The K-erching! of Pop

I suppose it was inevitable, but even so, it causes the bile to rise at the back of my throat.

Michael Jackson, as you might have heard, is dead. The King of Pop has moonwalked his way to the great gig in the sky and now the real business has begun of selling his death to the masses.

It’s nothing new, of course. Ever since The King (no assignation needed) checked out of Heartbreak Hotel the money makers have been quick to cash in and milk the grieving fans for all they are worth. The same thing happened with Cobain, Mercury, Lennon and lest we forget the Queen of our Hearts, Diana Spencer.

Somehow, though, and perhaps because no entertainer since Elvis has permeated society and culture in the way the Jackson did, the frenzy surrounding his death seems particularly distasteful.

Here in the UK a popular ‘chat’ magazine called OK! Has produced its version of a Jackson tribute issue and to show their love and admiration for one of the greatest entertainers of recent times they’ve not gone with the obvious picture from his finest years, nor one of him as a doting father, nor even one of his recent visit to London to announce his record breaking run of shows at the O2.

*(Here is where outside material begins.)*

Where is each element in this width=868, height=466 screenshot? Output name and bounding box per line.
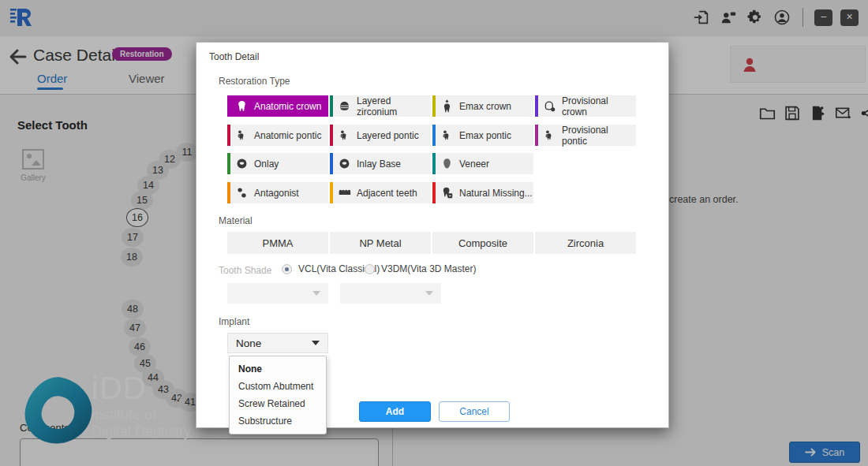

No, instead they’ve gone with a close up shot of him on a stretcher, oxygen mask strapped to his gaunt face, being wheeled into an ambulance, and if reports are to be believed that he had stopped breathing some time before that, technically dead. Yep, OK magazine really love and respect him.

The other notable cynical ply to tap into the grief of the hardcore Jackson fans comes from the promoter, AEG Live, who have come up with a ruse to attempt to minimise their losses from refunding upwards of £50 million in ticket sales that would be laughable if it weren’t so sickening.

Knowing that the ‘true’ Jackson fans will want some final memento to remember their hero by, they are making the kind offer of allowing the fans to be sent the original tickets for the gig, a hologram encased in plastic designed by Jackson himself, in return for waiving their right to a refund.

Now, given that the average ticket price was somewhere between £50 and £75, and that the tickets themselves must have cost all of a pound at most to produce (and probably considerably less given that there will have been approximately one million of them produced), this is nothing but a shameless ploy to play on the emotions of the diehard fans who will want to have something to remember the night they never saw their hero.

These examples are but two of many that I’m sure we’ll see over the next few weeks, the most obvious being the currently in production DVD of the tour rehearsals that will no doubt be released ‘because the fans demanded it’, but the one saving grace is that Jackson himself, whatever you thought of him, is not around to suffer anymore at the hands of those who seek nothing more than to exploit him.